*DATA TO USE*.
Content starts
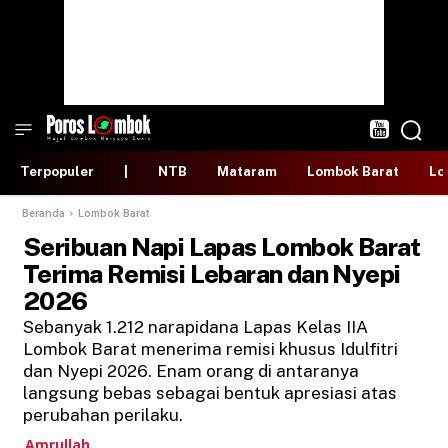
Terpopuler
|
NTB
Mataram
Lombok Barat
Lo
Beranda
Lombok Barat
Seribuan Napi Lapas Lombok Barat
Terima Remisi Lebaran dan Nyepi
2026
Sebanyak 1.212 narapidana Lapas Kelas IIA
Lombok Barat menerima remisi khusus Idulfitri
dan Nyepi 2026. Enam orang di antaranya
langsung bebas sebagai bentuk apresiasi atas
perubahan perilaku.
Amrullah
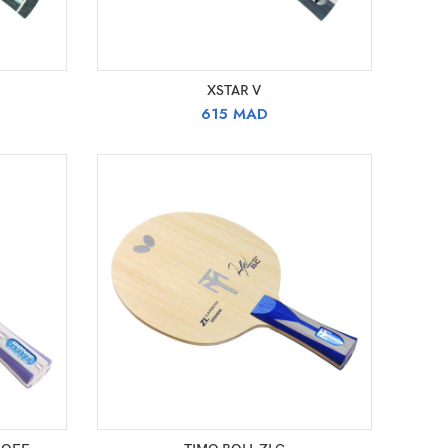
SELECT OPTIONS
XSTAR V
615
MAD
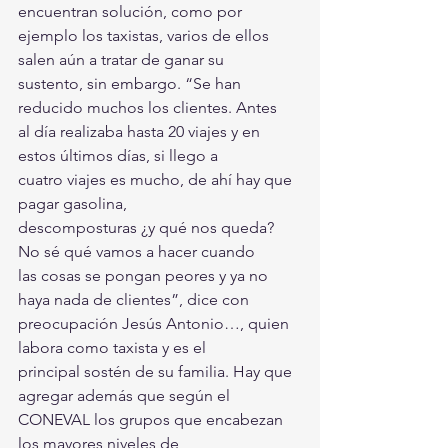
encuentran solución, como por
ejemplo los taxistas, varios de ellos 
salen aún a tratar de ganar su
sustento, sin embargo. “Se han 
reducido muchos los clientes. Antes
al día realizaba hasta 20 viajes y en 
estos últimos días, si llego a
cuatro viajes es mucho, de ahí hay que 
pagar gasolina,
descomposturas ¿y qué nos queda? 
No sé qué vamos a hacer cuando
las cosas se pongan peores y ya no 
haya nada de clientes”, dice con
preocupación Jesús Antonio…, quien 
labora como taxista y es el
principal sostén de su familia. Hay que 
agregar además que según el
CONEVAL los grupos que encabezan 
los mayores niveles de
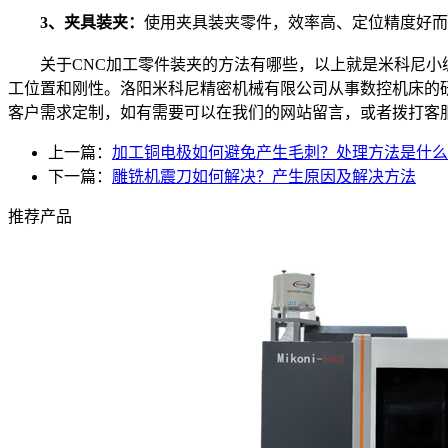
3、夹具装夹：
使用夹具装夹零件，效率高、定位精度好而
关于CNC加工零件装夹的方法有哪些，以上就是米科尼小编
工位置和刚性。洛阳米科尼精密机械有限公司从事数控机床的
客户需求定制，如有需要可以在我们的网站留言，或者拨打客
上一篇：
加工铜电极如何避免产生毛刺？处理方法是什么
下一篇：
雕铣机震刀如何解决？产生原因及解决方法
推荐产品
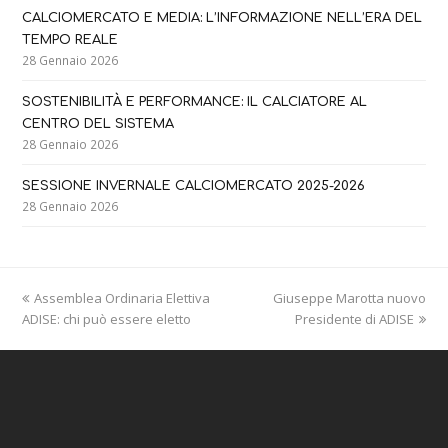
CALCIOMERCATO E MEDIA: L’INFORMAZIONE NELL’ERA DEL
TEMPO REALE
28 Gennaio 2026
SOSTENIBILITÀ E PERFORMANCE: IL CALCIATORE AL
CENTRO DEL SISTEMA
28 Gennaio 2026
SESSIONE INVERNALE CALCIOMERCATO 2025-2026
28 Gennaio 2026
previous
next
Assemblea Ordinaria Elettiva
Giuseppe Marotta nuovo
post:
post:
ADISE: chi può essere eletto
Presidente di ADISE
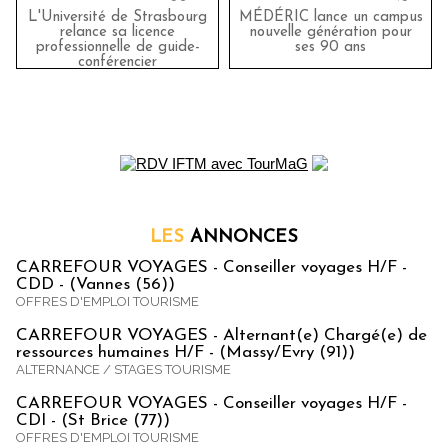
L'Université de Strasbourg
MÉDÉRIC lance un campus
relance sa licence
nouvelle génération pour
professionnelle de guide-
ses 90 ans
conférencier
LES
ANNONCES
CARREFOUR VOYAGES - Conseiller voyages H/F -
CDD - (Vannes (56))
OFFRES D'EMPLOI TOURISME
CARREFOUR VOYAGES - Alternant(e) Chargé(e) de
ressources humaines H/F - (Massy/Evry (91))
ALTERNANCE / STAGES TOURISME
CARREFOUR VOYAGES - Conseiller voyages H/F -
CDI - (St Brice (77))
OFFRES D'EMPLOI TOURISME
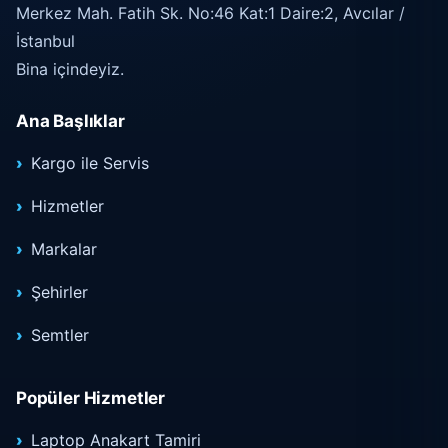
Merkez Mah. Fatih Sk. No:46 Kat:1 Daire:2, Avcılar /
İstanbul
Bina içindeyiz.
Ana Başlıklar
Kargo ile Servis
Hizmetler
Markalar
Şehirler
Semtler
Popüler Hizmetler
Laptop Anakart Tamiri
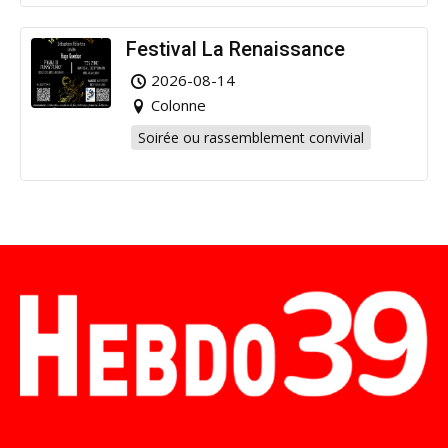
Festival La Renaissance
2026-08-14
Colonne
Soirée ou rassemblement convivial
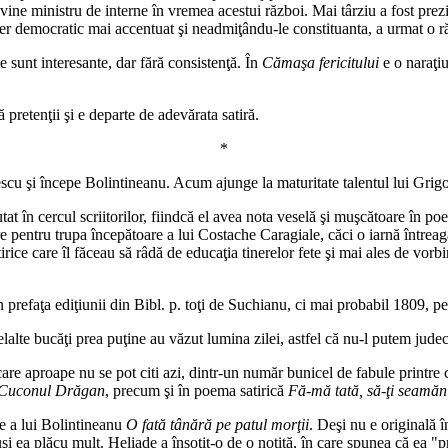
evine ministru de interne în vremea acestui război. Mai târziu a fost prezi
ter democratic mai accentuat şi neadmiţându-le constituanta, a urmat o răce
 sunt interesante, dar fără consistenţă. În
Cămaşa fericitului
e o naraţiu
pretenţii şi e departe de adevărata satiră.
*
escu şi începe Bolintineanu. Acum ajunge la maturitate talentul lui Gri
at în cercul scriitorilor, fiindcă el avea nota veselă şi muşcătoare în poe
e pentru trupa începătoare a lui Costache Caragiale, căci o iarnă întrea
tirice care îl făceau să râdă de educaţia tinerelor fete şi mai ales de vor
 prefaţa ediţiunii din Bibl. p. toţi de Suchianu, ci mai probabil 1809, p
lalte bucăţi prea puţine au văzut lumina zilei, astfel că nu-l putem judec
are aproape nu se pot citi azi, dintr-un număr bunicel de fabule printre
Cuconul Drăgan
, precum şi în poema satirică
Fă-mă tată, să-ţi seamăn
e a lui Bolintineanu
O fată tânără pe patul morţii
. Deşi nu e originală 
uşi ea plăcu mult. Heliade a însoţit-o de o notiţă, în care spunea că ea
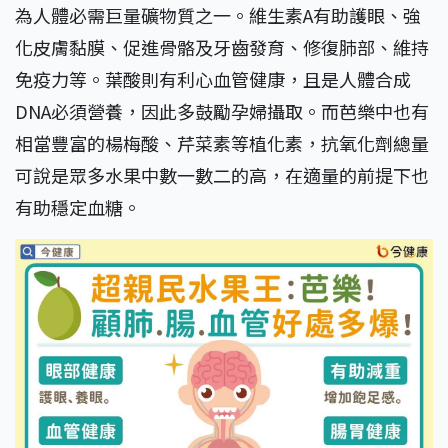
為人體必需巨量礦物質之一。維生素A有助護眼、強
化皮膚黏膜、促進骨骼及牙齒發育、修復肺部、維持
免疫力等。葉酸則有利心血管健康，且是人體合成
DNA必須營養，因此多鼓勵孕婦攝取。而芭樂中也有
相當豐富的楊梅酸、芹菜素等植化素，抗氧化劑總量
可說是眾多水果中數一數二的高，在適量的前提下也
有助穩定血糖。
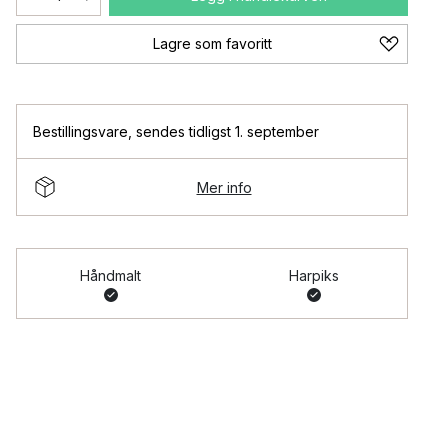
Lagre som favoritt
Bestillingsvare
,
sendes tidligst 1. september
Mer info
Håndmalt
Harpiks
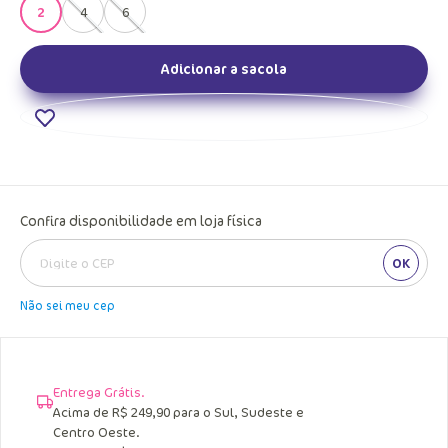
2
4
6
Adicionar a sacola
Confira disponibilidade em loja física
OK
Não sei meu cep
Entrega Grátis.
Acima de R$ 249,90 para o Sul, Sudeste e
Centro Oeste.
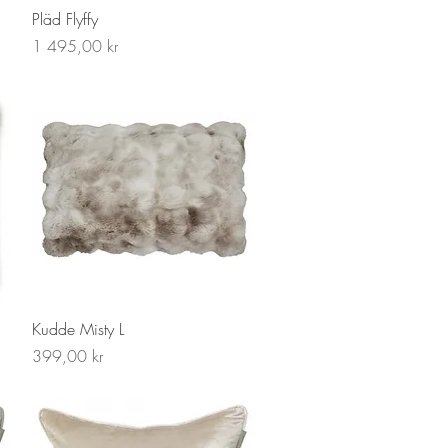
Snabbvisning
Pläd Flyffy
Pris
1 495,00 kr
Snabbvisning
Kudde Misty L
Pris
399,00 kr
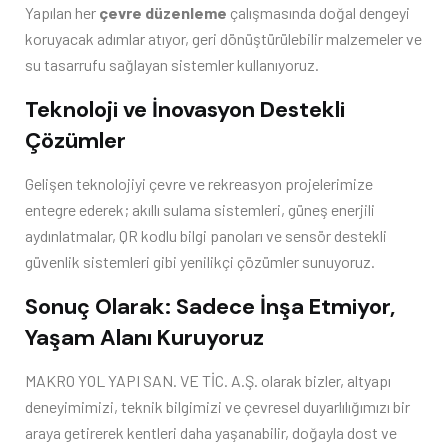
Yapılan her
çevre düzenleme
çalışmasında doğal dengeyi
koruyacak adımlar atıyor, geri dönüştürülebilir malzemeler ve
su tasarrufu sağlayan sistemler kullanıyoruz.
Teknoloji ve İnovasyon Destekli
Çözümler
Gelişen teknolojiyi çevre ve rekreasyon projelerimize
entegre ederek; akıllı sulama sistemleri, güneş enerjili
aydınlatmalar, QR kodlu bilgi panoları ve sensör destekli
güvenlik sistemleri gibi yenilikçi çözümler sunuyoruz.
Sonuç Olarak: Sadece İnşa Etmiyor,
Yaşam Alanı Kuruyoruz
MAKRO YOL YAPI SAN. VE TİC. A.Ş. olarak bizler, altyapı
deneyimimizi, teknik bilgimizi ve çevresel duyarlılığımızı bir
araya getirerek kentleri daha yaşanabilir, doğayla dost ve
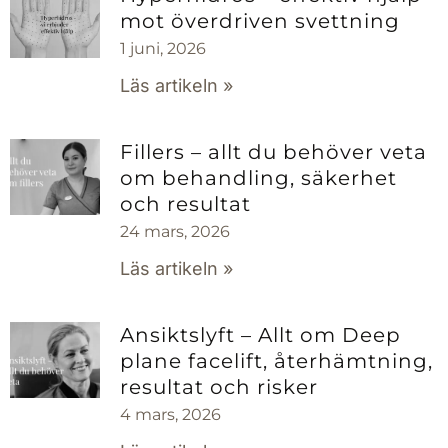
mot överdriven svettning
1 juni, 2026
Läs artikeln »
Fillers – allt du behöver veta
om behandling, säkerhet
och resultat
24 mars, 2026
Läs artikeln »
Ansiktslyft – Allt om Deep
plane facelift, återhämtning,
resultat och risker
4 mars, 2026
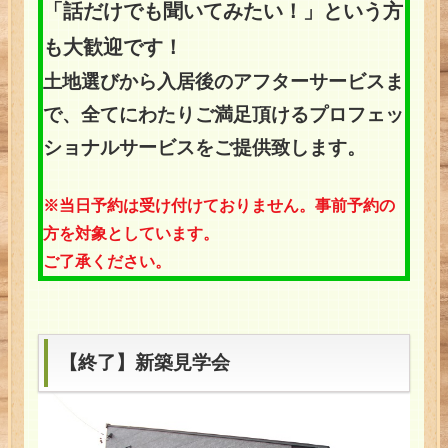
「話だけでも聞いてみたい！」という方
も大歓迎です！
土地選びから入居後のアフターサービスま
で、全てにわたりご満足頂けるプロフェッ
ショナルサービスをご提供致します。
※当日予約は受け付けておりません。事前予約の
方を対象としています。
ご了承ください。
【終了】新築見学会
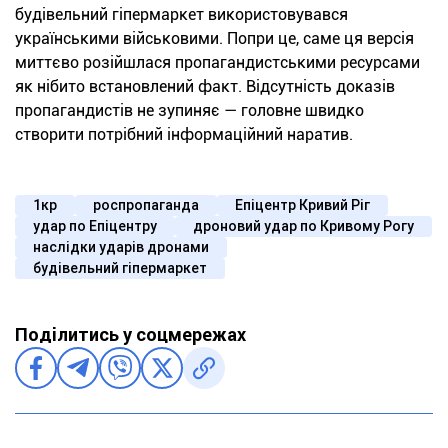
будівельний гіпермаркет використовувався
українськими військовими. Попри це, саме ця версія
миттєво розійшлася пропагандистськими ресурсами
як нібито встановлений факт. Відсутність доказів
пропагандистів не зупиняє — головне швидко
створити потрібний інформаційний наратив.
1кр
роспропаганда
Епіцентр Кривий Ріг
удар по Епіцентру
дроновий удар по Кривому Рогу
наслідки ударів дронами
будівельний гіпермаркет
Поділитись у соцмережах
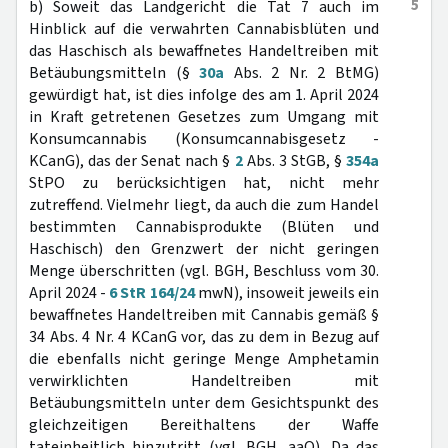
5
b) Soweit das Landgericht die Tat 7 auch im
Hinblick auf die verwahrten Cannabisblüten und
das Haschisch als bewaffnetes Handeltreiben mit
Betäubungsmitteln (§
30a
Abs. 2 Nr. 2 BtMG)
gewürdigt hat, ist dies infolge des am 1. April 2024
in Kraft getretenen Gesetzes zum Umgang mit
Konsumcannabis (Konsumcannabisgesetz -
KCanG), das der Senat nach §
2
Abs. 3 StGB, §
354a
StPO zu berücksichtigen hat, nicht mehr
zutreffend. Vielmehr liegt, da auch die zum Handel
bestimmten Cannabisprodukte (Blüten und
Haschisch) den Grenzwert der nicht geringen
Menge überschritten (vgl. BGH, Beschluss vom 30.
April 2024 -
6 StR 164/24
mwN), insoweit jeweils ein
bewaffnetes Handeltreiben mit Cannabis gemäß §
34 Abs. 4 Nr. 4 KCanG vor, das zu dem in Bezug auf
die ebenfalls nicht geringe Menge Amphetamin
verwirklichten Handeltreiben mit
Betäubungsmitteln unter dem Gesichtspunkt des
gleichzeitigen Bereithaltens der Waffe
tateinheitlich hinzutritt (vgl. BGH, aaO). Da das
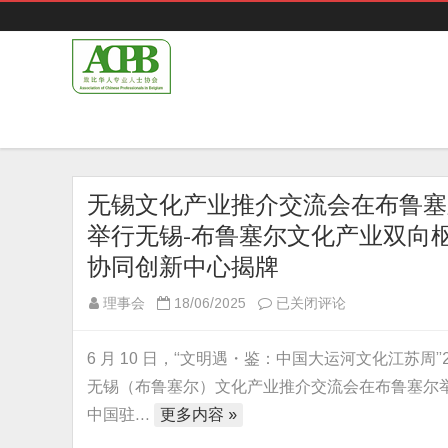
无锡文化产业推介交流会在布鲁塞
举行无锡-布鲁塞尔文化产业双向
协同创新中心揭牌
无
理事会
18/06/2025
已关闭评论
锡
文
6 月 10 日，“文明遇・鉴：中国大运河文化江苏周”2
化
无锡（布鲁塞尔）文化产业推介交流会在布鲁塞尔
产
中国驻…
更多内容 »
业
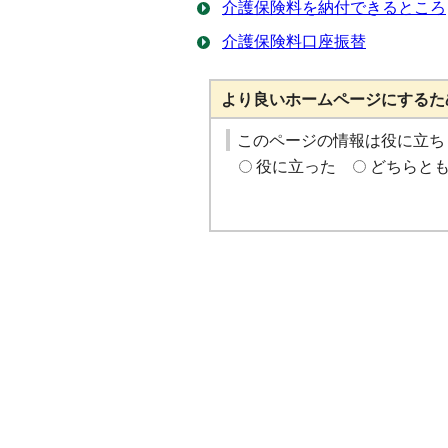
介護保険料を納付できるところ
介護保険料口座振替
より良いホームページにするた
このページの情報は役に立ち
役に立った
どちらと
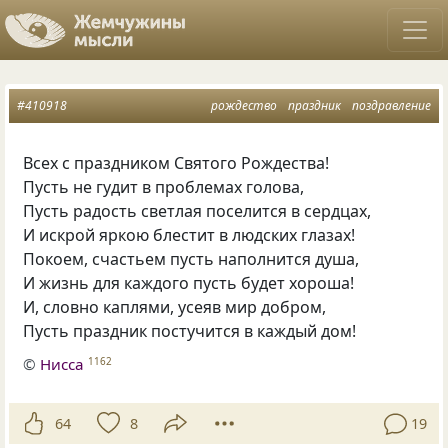
#410918
рождество
праздник
поздравление
Всех с праздником Святого Рождества!
Пусть не гудит в проблемах голова,
Пусть радость светлая поселится в сердцах,
И искрой яркою блестит в людских глазах!
Покоем, счастьем пусть наполнится душа,
И жизнь для каждого пусть будет хороша!
И, словно каплями, усеяв мир добром,
Пусть праздник постучится в каждый дом!
©
Нисса
1162
64
8
19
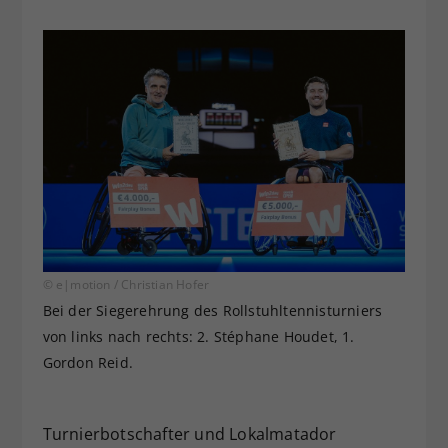
© e|motion / Christian Hofer
Bei der Siegerehrung des Rollstuhltennisturniers
von links nach rechts: 2. Stéphane Houdet, 1.
Gordon Reid.
Turnierbotschafter und Lokalmatador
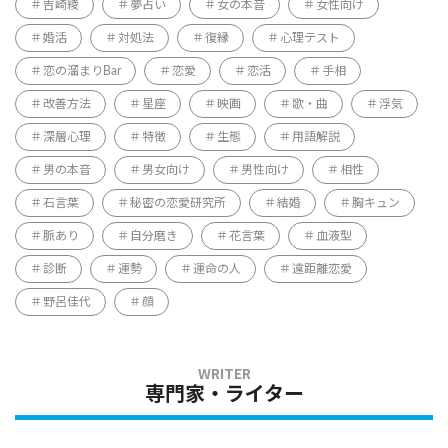
吉崎綾
夢占い
女の本音
女性向け
婚活
対処法
復縁
心理テスト
恋の溜まりBar
恋愛
恋活
手相
改善方法
星座
映画
歌・曲
浮気
深層心理
特徴
生態
用語解説
男の本音
男女向け
男性向け
相性
石言葉
秘密の恋愛研究所
結婚
胸キュン
脈あり
自分磨き
花言葉
血液型
診断
運勢
運命の人
遠距離恋愛
野呂佳代
顔
専門家・ライター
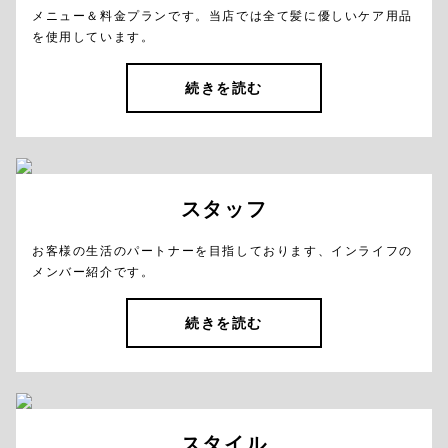
メニュー＆料金プランです。当店では全て髪に優しいケア用品
を使用しています。
続きを読む
スタッフ
お客様の生活のパートナーを目指しております、インライフの
メンバー紹介です。
続きを読む
スタイル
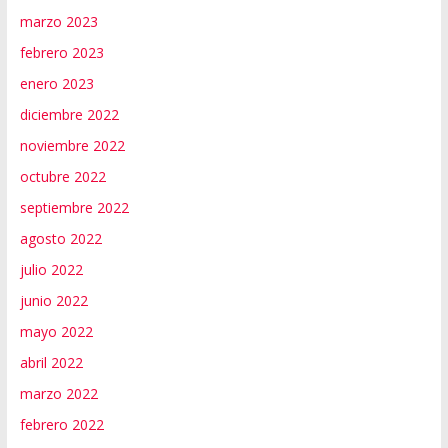
marzo 2023
febrero 2023
enero 2023
diciembre 2022
noviembre 2022
octubre 2022
septiembre 2022
agosto 2022
julio 2022
junio 2022
mayo 2022
abril 2022
marzo 2022
febrero 2022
Content ends
*WHAT IS EXPECTED*.
Among the lines of the listing above, which ones contain the word "Bolintineanu"? Show them.

*RESULT*.
escu şi începe Bolintineanu. Acum ajunge la maturitate talentul lui Gri
e a lui Bolintineanu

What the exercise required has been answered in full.